**TASK ITEM**:
Give back each line of the material that contains the word "Express".

*** Block opens ***

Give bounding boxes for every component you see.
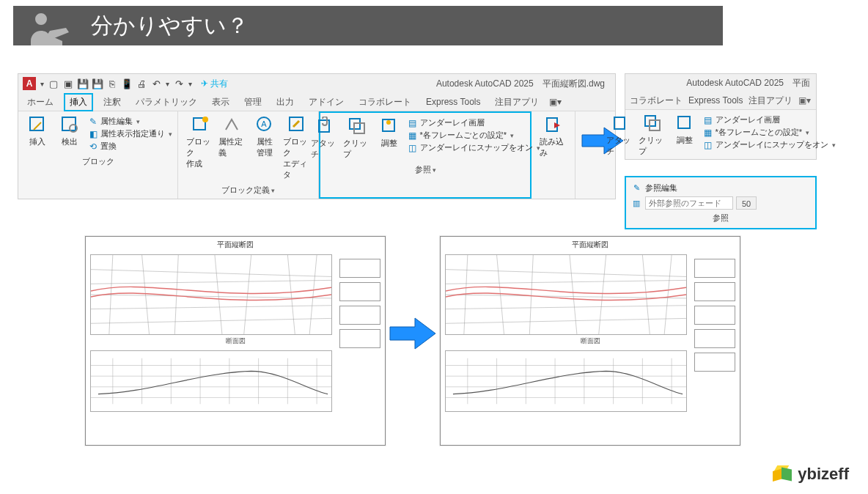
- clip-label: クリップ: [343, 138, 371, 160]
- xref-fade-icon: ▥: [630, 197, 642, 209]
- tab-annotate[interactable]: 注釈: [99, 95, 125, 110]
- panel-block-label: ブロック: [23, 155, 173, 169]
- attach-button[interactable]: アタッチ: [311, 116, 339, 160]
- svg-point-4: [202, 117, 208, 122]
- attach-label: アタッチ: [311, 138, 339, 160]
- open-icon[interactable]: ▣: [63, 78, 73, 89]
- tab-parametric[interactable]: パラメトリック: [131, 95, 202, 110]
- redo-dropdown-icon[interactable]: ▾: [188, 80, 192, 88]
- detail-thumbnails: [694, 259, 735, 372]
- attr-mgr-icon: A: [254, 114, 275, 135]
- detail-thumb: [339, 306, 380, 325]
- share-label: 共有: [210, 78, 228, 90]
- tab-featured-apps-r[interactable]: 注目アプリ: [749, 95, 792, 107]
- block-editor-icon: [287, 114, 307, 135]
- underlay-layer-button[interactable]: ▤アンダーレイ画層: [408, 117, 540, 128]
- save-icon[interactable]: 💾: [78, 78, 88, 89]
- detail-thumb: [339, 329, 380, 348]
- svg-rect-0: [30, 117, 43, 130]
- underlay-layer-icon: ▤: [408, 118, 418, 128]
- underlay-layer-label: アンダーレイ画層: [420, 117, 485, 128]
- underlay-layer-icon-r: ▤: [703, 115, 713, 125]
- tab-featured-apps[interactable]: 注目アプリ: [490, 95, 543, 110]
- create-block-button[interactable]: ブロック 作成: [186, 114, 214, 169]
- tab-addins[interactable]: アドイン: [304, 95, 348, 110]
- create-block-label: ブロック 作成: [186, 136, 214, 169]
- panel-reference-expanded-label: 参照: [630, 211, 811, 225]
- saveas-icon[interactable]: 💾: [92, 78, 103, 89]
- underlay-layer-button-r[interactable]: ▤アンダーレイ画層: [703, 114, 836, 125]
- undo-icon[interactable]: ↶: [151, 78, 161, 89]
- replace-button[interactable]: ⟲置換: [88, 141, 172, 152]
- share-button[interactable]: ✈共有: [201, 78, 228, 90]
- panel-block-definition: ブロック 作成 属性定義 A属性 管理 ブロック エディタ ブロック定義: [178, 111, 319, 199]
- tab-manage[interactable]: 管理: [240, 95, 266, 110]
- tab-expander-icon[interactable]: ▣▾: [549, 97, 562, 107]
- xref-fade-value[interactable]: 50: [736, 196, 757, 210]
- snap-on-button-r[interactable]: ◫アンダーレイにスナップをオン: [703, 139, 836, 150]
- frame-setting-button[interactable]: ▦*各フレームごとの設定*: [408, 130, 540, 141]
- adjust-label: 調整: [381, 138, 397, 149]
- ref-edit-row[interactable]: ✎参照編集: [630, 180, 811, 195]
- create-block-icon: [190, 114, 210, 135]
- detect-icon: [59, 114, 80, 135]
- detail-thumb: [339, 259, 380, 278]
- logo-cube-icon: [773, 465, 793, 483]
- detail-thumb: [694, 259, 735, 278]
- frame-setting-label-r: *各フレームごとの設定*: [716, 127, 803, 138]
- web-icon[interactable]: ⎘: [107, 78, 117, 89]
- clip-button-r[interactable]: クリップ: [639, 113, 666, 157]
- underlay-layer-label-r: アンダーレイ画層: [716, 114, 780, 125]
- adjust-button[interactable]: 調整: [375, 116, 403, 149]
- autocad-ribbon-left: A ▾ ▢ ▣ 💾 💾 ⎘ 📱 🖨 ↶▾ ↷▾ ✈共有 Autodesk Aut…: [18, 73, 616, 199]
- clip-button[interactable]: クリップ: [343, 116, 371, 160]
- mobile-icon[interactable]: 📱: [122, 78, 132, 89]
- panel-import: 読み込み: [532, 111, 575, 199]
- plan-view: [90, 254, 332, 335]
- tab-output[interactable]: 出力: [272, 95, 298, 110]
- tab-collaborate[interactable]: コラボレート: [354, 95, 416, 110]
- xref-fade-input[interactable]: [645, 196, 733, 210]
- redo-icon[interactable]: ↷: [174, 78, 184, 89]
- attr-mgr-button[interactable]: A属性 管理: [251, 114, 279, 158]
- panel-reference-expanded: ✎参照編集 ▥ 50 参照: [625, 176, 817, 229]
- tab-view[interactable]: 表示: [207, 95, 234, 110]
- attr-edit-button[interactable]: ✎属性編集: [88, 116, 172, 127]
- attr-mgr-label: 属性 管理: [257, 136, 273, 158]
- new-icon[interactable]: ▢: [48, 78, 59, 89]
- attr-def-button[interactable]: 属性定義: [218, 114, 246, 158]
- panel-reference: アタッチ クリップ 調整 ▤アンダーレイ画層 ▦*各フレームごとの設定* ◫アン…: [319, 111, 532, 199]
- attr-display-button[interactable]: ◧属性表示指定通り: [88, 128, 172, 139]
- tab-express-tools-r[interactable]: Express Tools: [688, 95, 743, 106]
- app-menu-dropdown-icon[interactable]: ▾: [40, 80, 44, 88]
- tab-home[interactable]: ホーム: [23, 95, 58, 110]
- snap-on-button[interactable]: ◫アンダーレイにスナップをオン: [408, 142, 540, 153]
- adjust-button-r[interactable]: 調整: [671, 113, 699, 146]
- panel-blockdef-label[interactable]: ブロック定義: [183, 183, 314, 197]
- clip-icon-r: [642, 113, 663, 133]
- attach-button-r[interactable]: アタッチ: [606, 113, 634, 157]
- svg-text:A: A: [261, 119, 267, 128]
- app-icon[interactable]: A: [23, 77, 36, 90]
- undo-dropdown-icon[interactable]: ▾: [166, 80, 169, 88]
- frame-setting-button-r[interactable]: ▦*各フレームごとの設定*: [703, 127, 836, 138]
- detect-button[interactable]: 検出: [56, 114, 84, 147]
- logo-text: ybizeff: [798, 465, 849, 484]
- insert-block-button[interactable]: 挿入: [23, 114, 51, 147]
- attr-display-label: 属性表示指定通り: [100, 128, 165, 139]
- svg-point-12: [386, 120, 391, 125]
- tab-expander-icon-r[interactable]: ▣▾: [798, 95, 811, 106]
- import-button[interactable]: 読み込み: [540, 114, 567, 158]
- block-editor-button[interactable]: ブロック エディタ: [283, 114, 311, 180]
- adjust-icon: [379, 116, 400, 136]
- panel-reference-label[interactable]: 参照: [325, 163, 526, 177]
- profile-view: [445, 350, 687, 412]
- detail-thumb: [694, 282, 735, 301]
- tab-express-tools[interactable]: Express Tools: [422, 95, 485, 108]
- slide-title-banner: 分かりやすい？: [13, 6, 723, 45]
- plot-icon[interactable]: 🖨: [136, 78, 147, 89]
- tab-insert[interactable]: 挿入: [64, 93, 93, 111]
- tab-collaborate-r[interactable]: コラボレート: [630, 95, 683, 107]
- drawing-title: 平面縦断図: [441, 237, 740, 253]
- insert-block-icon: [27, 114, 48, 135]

*** Block closes ***
*** Block opens ***

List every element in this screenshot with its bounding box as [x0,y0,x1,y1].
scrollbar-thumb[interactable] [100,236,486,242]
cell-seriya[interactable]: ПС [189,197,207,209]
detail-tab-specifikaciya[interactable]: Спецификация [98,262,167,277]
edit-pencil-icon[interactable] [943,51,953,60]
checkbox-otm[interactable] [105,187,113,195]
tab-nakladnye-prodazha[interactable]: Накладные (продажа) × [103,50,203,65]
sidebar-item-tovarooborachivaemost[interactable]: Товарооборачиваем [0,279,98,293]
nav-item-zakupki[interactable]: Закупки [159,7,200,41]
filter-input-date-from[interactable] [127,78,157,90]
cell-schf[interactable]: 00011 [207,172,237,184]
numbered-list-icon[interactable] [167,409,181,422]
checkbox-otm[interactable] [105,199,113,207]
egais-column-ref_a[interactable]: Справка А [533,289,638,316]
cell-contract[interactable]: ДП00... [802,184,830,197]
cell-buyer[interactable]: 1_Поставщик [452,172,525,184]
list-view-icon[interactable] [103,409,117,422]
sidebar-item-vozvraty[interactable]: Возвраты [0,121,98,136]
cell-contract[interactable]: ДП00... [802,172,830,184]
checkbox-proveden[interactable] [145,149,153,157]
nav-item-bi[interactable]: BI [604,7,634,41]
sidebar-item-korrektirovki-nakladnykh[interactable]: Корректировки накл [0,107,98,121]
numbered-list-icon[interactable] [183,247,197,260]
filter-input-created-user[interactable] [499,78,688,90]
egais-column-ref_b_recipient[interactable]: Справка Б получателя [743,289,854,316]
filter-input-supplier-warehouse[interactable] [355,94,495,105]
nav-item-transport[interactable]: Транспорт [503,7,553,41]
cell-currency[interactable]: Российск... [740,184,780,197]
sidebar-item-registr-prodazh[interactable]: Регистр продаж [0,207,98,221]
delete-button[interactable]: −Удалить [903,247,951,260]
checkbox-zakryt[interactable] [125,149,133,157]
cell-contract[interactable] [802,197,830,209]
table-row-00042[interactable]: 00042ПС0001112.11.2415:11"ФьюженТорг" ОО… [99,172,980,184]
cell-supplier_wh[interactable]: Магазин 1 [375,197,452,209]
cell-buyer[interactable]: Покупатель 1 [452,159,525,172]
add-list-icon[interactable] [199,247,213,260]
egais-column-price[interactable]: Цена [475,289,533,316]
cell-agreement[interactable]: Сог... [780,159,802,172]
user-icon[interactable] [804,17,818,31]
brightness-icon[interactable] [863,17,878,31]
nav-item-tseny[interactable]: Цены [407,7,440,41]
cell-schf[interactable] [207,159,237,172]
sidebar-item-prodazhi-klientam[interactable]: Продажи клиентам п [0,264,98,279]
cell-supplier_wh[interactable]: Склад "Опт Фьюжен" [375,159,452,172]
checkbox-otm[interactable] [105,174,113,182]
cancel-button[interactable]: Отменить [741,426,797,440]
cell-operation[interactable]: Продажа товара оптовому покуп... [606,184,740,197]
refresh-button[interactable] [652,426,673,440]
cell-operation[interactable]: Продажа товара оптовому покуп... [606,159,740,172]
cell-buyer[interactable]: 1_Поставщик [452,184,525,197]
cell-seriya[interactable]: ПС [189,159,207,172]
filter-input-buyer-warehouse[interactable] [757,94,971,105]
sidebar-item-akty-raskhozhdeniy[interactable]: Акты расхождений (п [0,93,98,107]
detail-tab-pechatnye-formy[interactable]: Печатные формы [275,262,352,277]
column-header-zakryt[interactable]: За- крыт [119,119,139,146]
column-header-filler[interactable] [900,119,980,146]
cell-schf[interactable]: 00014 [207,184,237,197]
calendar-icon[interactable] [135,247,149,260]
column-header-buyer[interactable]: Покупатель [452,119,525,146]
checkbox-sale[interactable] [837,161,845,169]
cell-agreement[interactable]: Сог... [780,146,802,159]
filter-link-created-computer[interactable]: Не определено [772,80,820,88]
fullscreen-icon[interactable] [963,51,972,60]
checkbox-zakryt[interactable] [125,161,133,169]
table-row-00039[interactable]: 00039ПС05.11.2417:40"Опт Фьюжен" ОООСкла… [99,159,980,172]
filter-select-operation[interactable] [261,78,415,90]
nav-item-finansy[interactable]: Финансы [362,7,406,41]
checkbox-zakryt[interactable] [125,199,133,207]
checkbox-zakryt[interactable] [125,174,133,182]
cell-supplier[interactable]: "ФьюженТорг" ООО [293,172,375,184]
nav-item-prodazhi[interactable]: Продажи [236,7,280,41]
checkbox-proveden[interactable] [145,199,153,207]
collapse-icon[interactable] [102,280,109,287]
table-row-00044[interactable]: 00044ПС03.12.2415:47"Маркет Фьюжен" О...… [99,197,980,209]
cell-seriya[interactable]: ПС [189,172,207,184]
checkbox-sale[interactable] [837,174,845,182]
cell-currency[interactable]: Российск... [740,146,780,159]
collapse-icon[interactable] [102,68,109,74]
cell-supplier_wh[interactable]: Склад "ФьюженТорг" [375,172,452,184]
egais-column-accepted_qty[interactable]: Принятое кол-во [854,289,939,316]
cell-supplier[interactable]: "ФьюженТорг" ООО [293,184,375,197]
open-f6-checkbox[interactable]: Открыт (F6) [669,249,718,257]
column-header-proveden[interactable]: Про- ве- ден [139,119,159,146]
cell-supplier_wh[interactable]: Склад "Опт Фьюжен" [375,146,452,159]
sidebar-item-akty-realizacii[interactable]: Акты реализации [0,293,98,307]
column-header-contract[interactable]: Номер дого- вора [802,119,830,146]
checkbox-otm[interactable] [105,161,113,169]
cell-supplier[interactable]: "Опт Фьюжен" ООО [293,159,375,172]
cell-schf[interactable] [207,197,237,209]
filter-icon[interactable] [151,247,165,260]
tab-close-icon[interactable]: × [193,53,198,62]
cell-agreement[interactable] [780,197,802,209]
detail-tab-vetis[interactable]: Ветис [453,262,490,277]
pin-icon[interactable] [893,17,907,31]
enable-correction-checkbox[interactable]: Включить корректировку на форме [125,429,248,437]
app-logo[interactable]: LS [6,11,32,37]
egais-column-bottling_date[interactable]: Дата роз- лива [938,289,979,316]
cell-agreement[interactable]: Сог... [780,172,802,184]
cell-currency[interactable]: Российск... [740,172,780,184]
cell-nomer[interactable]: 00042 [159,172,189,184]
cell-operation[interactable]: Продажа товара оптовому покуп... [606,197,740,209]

*** Block closes ***
*** Block opens ***

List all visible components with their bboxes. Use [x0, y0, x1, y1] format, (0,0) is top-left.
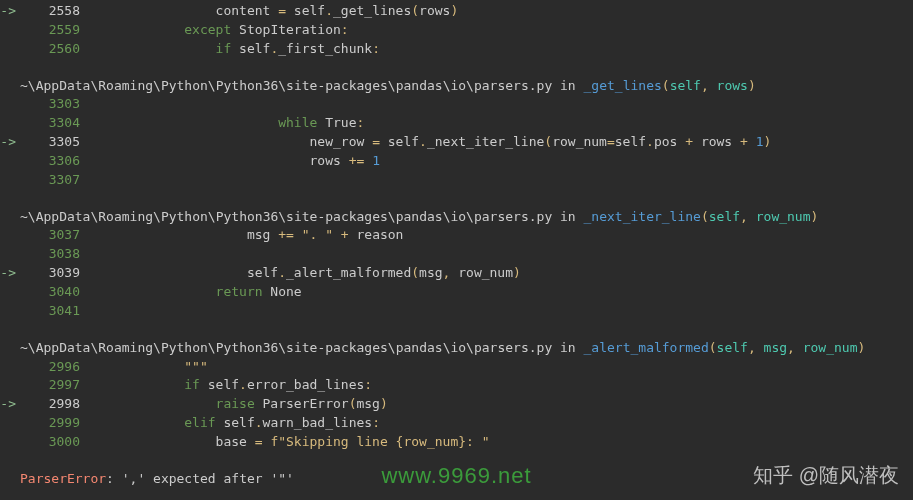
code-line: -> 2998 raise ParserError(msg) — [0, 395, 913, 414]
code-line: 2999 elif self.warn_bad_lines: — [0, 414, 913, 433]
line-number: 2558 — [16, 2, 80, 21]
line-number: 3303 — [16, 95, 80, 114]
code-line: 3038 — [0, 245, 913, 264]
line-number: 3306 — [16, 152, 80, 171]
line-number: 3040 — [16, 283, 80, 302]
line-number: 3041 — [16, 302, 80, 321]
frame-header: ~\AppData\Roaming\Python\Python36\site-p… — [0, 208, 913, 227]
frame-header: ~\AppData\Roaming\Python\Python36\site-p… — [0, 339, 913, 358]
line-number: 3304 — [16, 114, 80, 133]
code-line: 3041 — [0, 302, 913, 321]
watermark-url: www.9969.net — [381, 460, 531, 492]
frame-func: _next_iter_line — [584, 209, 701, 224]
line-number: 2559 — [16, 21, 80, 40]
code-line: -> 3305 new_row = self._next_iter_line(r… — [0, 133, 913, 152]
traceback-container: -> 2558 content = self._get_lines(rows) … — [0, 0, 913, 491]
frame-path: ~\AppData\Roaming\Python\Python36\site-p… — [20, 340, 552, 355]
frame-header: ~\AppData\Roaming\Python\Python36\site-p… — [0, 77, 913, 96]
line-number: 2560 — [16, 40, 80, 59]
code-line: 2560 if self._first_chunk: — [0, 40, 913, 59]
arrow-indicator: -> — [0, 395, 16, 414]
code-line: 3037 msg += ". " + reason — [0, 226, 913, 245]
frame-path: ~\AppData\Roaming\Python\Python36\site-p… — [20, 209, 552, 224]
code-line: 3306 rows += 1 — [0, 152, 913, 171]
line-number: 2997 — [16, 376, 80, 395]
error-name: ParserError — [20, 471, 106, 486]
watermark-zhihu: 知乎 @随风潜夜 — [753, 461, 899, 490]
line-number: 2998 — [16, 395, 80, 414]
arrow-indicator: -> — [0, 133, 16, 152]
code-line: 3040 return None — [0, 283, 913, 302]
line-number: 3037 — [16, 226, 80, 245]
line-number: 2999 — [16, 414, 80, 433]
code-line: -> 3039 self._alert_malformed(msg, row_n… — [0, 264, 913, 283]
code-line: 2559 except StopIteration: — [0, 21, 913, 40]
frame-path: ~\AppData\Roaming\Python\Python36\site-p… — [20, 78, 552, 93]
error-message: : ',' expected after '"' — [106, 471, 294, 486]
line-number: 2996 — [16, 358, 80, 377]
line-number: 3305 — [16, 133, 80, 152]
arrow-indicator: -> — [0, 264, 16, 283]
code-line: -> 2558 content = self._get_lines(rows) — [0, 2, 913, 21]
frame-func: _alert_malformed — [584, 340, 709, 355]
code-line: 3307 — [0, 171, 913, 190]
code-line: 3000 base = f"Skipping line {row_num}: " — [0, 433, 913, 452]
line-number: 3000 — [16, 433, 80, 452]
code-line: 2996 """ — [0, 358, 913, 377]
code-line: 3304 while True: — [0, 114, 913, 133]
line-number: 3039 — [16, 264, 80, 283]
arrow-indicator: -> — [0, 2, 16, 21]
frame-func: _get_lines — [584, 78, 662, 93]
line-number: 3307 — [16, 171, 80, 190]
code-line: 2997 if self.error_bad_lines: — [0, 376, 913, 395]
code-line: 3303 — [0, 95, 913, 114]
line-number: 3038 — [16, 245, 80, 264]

*** Block closes ***

**FINISHED EXERCISE**:
- tab-express-tools-r[interactable]: Express Tools: [688, 95, 743, 106]
- tab-express-tools[interactable]: Express Tools: [422, 95, 485, 108]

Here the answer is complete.